══ GIVEN DATA ══
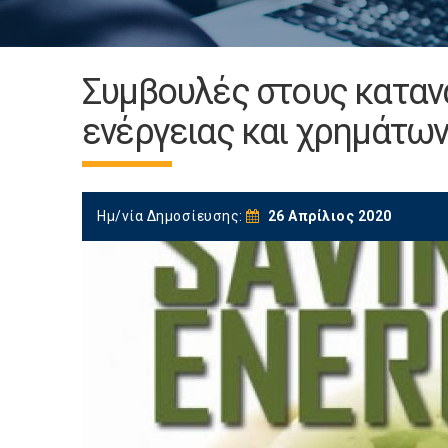
Συμβουλές στους καταν
ενέργειας και χρημάτων
Ημ/νία Δημοσίευσης:
26 Απρίλιος 2020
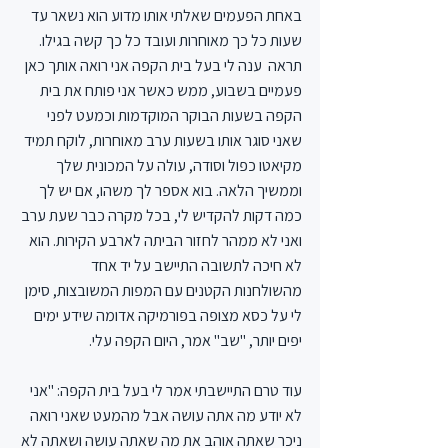
באחת הפעמים שאלתי אותו מדוע הוא נשאר עד 
שעות כל כך מאוחרות ועובד כל כך קשה בגילו. 
תראה  ענה לי בעל בית הקפה אני רואה אותך כאן 
פעמיים בשבוע, ממש כאשר אני פותח את בית 
הקפה בשעות הבוקר המוקדמות וכמעט לפני 
שאני סוגר אותו בשעות ערב מאוחרות, לוקח תמיד 
מקיאטו כפול וסודה, עולה על המכונית שלך 
וממשיך הלאה. בוא אספר לך משהו, אם יש לך 
כמה דקות להקדיש לי, בכל מקרה כבר שעת ערב 
ואני לא ממהר לחזור הביתה לארבע הקירות. הוא 
לא חיכה לתשובה התיישב על יד אחד 
מהשולחנות הקטנים עם המפות המשובצות, סימן 
לי על כסא מצופה בפורמיקה אדומה שידע ימים 
יפים יותר, "שב" אמר, היום הקפה עלי.
עוד טרם התיישבתי אמר לי בעל בית הקפה: "אני 
לא יודע מה אתה עושה אבל מהמעט שאני רואה 
ניכר שאתה אוהב את מה שאתה עושה ושאתה לא 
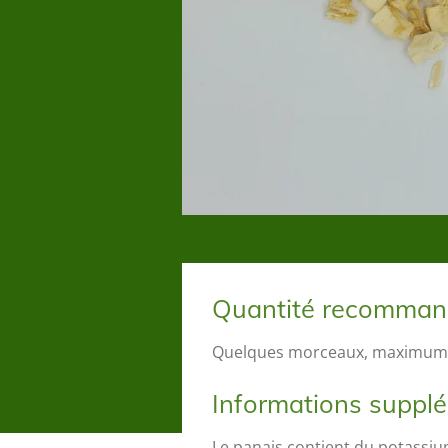
Quantité recomma
Quelques morceaux, maximum 3
Informations suppl
Le panais contient du potassiu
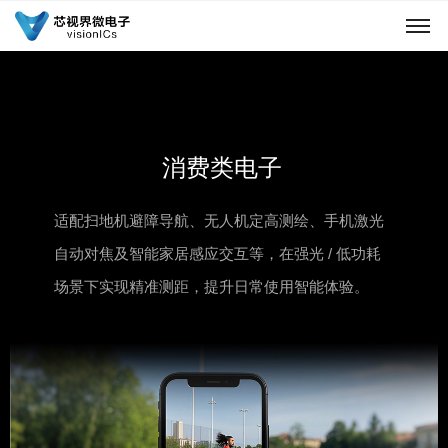
消费类电子
适配扫地机避障导航、无人机定高测绘、手机激光
自动对焦及智能家居感应交互等，在强光 / 低功耗
场景下实现精准测距，提升日常使用智能体验。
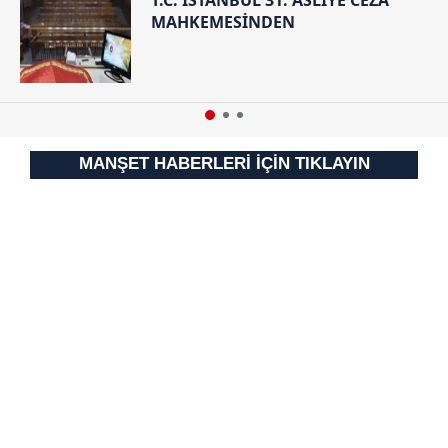
MAHKEMESİNDEN
MANŞET HABERLERİ İÇİN TIKLAYIN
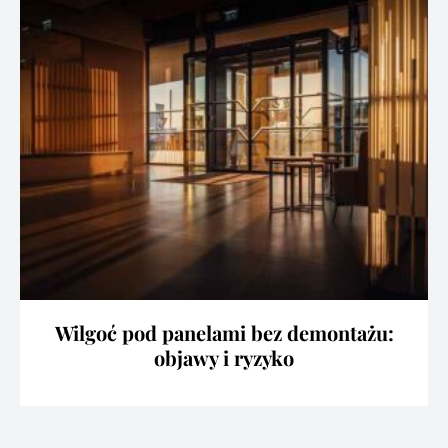
Wilgoć pod panelami bez demontażu:
objawy i ryzyko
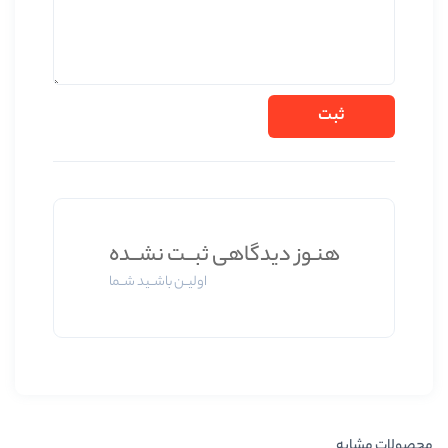
یدگاهی ثبــت نشــده
اولیــن باشــید شــما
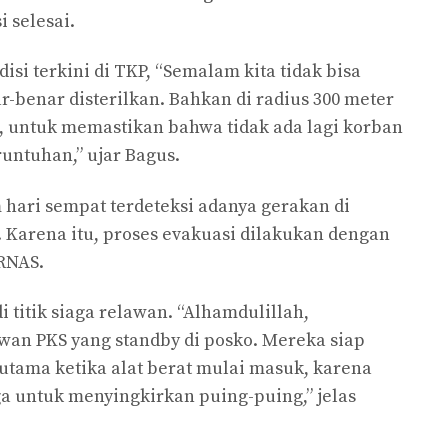
 selesai.
si terkini di TKP, “Semalam kita tidak bisa
r-benar disterilkan. Bahkan di radius 300 meter
a, untuk memastikan bahwa tidak ada lagi korban
untuhan,” ujar Bagus.
ari sempat terdeteksi adanya gerakan di
Karena itu, proses evakuasi dilakukan dengan
ARNAS.
i titik siaga relawan. “Alhamdulillah,
wan PKS yang standby di posko. Mereka siap
tama ketika alat berat mulai masuk, karena
a untuk menyingkirkan puing-puing,” jelas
═══
WHAT TO WORK ON
A word-for-word copy of the records is needed, with no pictures carried over.

ANSWER BOX
Συμβουλές στους καταν
ενέργειας και χρημάτων
Ημ/νία Δημοσίευσης:
26 Απρίλιος 2020
באחת הפעמים שאלתי אותו מדוע הוא נשאר עד 
שעות כל כך מאוחרות ועובד כל כך קשה בגילו. 
תראה  ענה לי בעל בית הקפה אני רואה אותך כאן 
פעמיים בשבוע, ממש כאשר אני פותח את בית 
הקפה בשעות הבוקר המוקדמות וכמעט לפני 
שאני סוגר אותו בשעות ערב מאוחרות, לוקח תמיד 
מקיאטו כפול וסודה, עולה על המכונית שלך 
וממשיך הלאה. בוא אספר לך משהו, אם יש לך 
כמה דקות להקדיש לי, בכל מקרה כבר שעת ערב 
ואני לא ממהר לחזור הביתה לארבע הקירות. הוא 
לא חיכה לתשובה התיישב על יד אחד 
מהשולחנות הקטנים עם המפות המשובצות, סימן 
לי על כסא מצופה בפורמיקה אדומה שידע ימים 
יפים יותר, "שב" אמר, היום הקפה עלי.
עוד טרם התיישבתי אמר לי בעל בית הקפה: "אני 
לא יודע מה אתה עושה אבל מהמעט שאני רואה 
ניכר שאתה אוהב את מה שאתה עושה ושאתה לא 
Quantité recomma
Quelques morceaux, maximum 3
Informations suppl
Le panais contient du potassiu
消费类电子
适配扫地机避障导航、无人机定高测绘、手机激光
自动对焦及智能家居感应交互等，在强光 / 低功耗
场景下实现精准测距，提升日常使用智能体验。
MAHKEMESİNDEN
MANŞET HABERLERİ İÇİN TIKLAYIN
Wilgoć pod panelami bez demontażu:
objawy i ryzyko
یدگاهی ثبــت نشــده
اولیــن باشــید شــما
 selesai.
si terkini di TKP, “Semalam kita tidak bisa
r-benar disterilkan. Bahkan di radius 300 meter
a, untuk memastikan bahwa tidak ada lagi korban
untuhan,” ujar Bagus.
ari sempat terdeteksi adanya gerakan di
Karena itu, proses evakuasi dilakukan dengan
ARNAS.
i titik siaga relawan. “Alhamdulillah,
wan PKS yang standby di posko. Mereka siap
tama ketika alat berat mulai masuk, karena
a untuk menyingkirkan puing-puing,” jelas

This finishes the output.